How to Fix Problems You Don’t See (Yet)

It’s not an easy life in IT operations. Sometimes it can feel like your reward for fixing one problem is that two or three more take its place in your queue. The big screen at the head of the room always seems to be just a sea of red, each line a high-priority alert that needs to be dealt with as fast as possible before users show up at the NOC with torches and pitchforks.

The problem is compounded by the ever-increasing complexity and rapid rate of change in modern IT, which together make it extremely difficult to get a good overall picture of the current state and performance of the systems and the services that they support.

Sometimes, IT ops teams can end up like the proverbial drunk, searching for his keys under a streetlight. When questioned by a well-intentioned passerby about where he lost them, he waves his arm vaguely off in the darkness. Puzzled, the would-be helper asks, “if you lost the keys over there, why are you searching over here?” The drunk replies: “because it’s dark over there, and here I have light!”

Ridiculous, right? And yet ops teams are often reduced to doing something very similar, trying to extrapolate from the one good set of data that they have, to understand what is going on in other areas of the system.

Look Past the Obvious

Something very similar happened during the Second World War. The US Center for Naval Analyses was trying to determine what they could do to prevent their bombers getting shot down, or at least reduce the numbers that they were losing. As a part of this exercise, they undertook a study of the patterns of damage on aircraft returning from sorties. Logically enough, their recommendation was to increase armor coverage to the parts of the fuselage that had suffered the most damage.

However, a statistician named Abraham Wald suggested something different: the armor should instead be added to the areas that had been left undamaged. His reasoning was that the planes they were able to examine were the ones that had taken damage to non-critical areas. The proof was in the fact that they had been able to make it back to base despite that damage.

On the other hand, there was a whole other set of bombers which the team were not able to examine, which had taken damage that had destroyed them outright or forced the crew to bail out. Therefore, the critical areas that had remained undamaged on planes which had returned to base were precisely the ones that, if damaged, would prevent them from returning to base at all.

We need to apply the same kind of thinking in IT. Just because we can’t see errors in the particular bit of the service that’s in front of us, doesn’t mean that the service isn’t in trouble. More subtly, a problem in one area may also be manifesting in a completely different area.

Filtering a Red Sea

We also need to consider what our assumptions might be hiding from us. Let’s return to that undifferentiated sea of red that the Operations team are trying to make sense of. The obvious first step to try and keep the number of alerts to a manageable level is to filter them, discarding anything considered less important or urgent. This does cut down the sheer volume of alerts hitting the Operations team…but what information is being lost?

The problem is that simplistic filtering — “only show me alerts above a certain severity,” “only show me alerts from this system,” “look for these specific error messages” — risks missing out on early indications of a developing problem, or useful context on one that has already been identified but is still being diagnosed.

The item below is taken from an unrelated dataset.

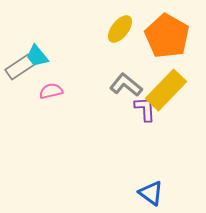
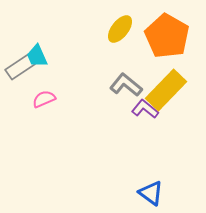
cyan trapezoid: rotated 15 degrees clockwise
pink semicircle: moved 7 px left, 8 px down; rotated 10 degrees counterclockwise
purple L-shape: rotated 48 degrees counterclockwise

This is the IT equivalent of looking under the streetlight, or patching only where there are already bullet holes.

What if, instead of this overly naïve filtering, Operations had a reliable mechanism to identify significant, relevant alerts, regardless of their severity rating, origin, or whether they matched a known problem? Now we are looking at where they keys actually are, and we have a chance at helping more aeroplanes get back to base safely.

If you can pick up a developing issue before it crosses the threshold into a full-blown problem that affects users, you just bought yourself the time to fix it before users are even aware of the issue. At that point, from the user’s point of view, the problem never occurred in the first place.

Piecing It All Together

However, these days problems are rarely confined to a single area. It’s more normal to see issues whose ultimate cause may be in one domain, but that causes impacts and is reported across many others. This is why it is crucial to be able to correlate data from multiple different domains. It’s important to know which user transactions are running slow or which infrastructure elements are getting overloaded, but without the ability to put those two pieces of information together, it’s going to be very tough to find and resolve the problem.

When IT was simpler and computers were physical boxes that stayed put, it was easy to keep a general picture of these mappings in your head. As more and more systems and connections were added, those rules of thumb were codified in rules and filters. Over time, though, complexity and rates of change have exploded, to the point that no static model — whether in operators’ heads, or implemented in software — can keep up.

This is why today IT operations use algorithmic approaches to sift and correlate the vast reams of information available to them into a coherent picture of what is actually going on in their environment. That understanding is what helps detect, diagnose and resolve problems, all before users even notice anything wrong.

That’s the sort of seamless quality of IT service that is needed as IT becomes more and more pervasive in our personal and business lives.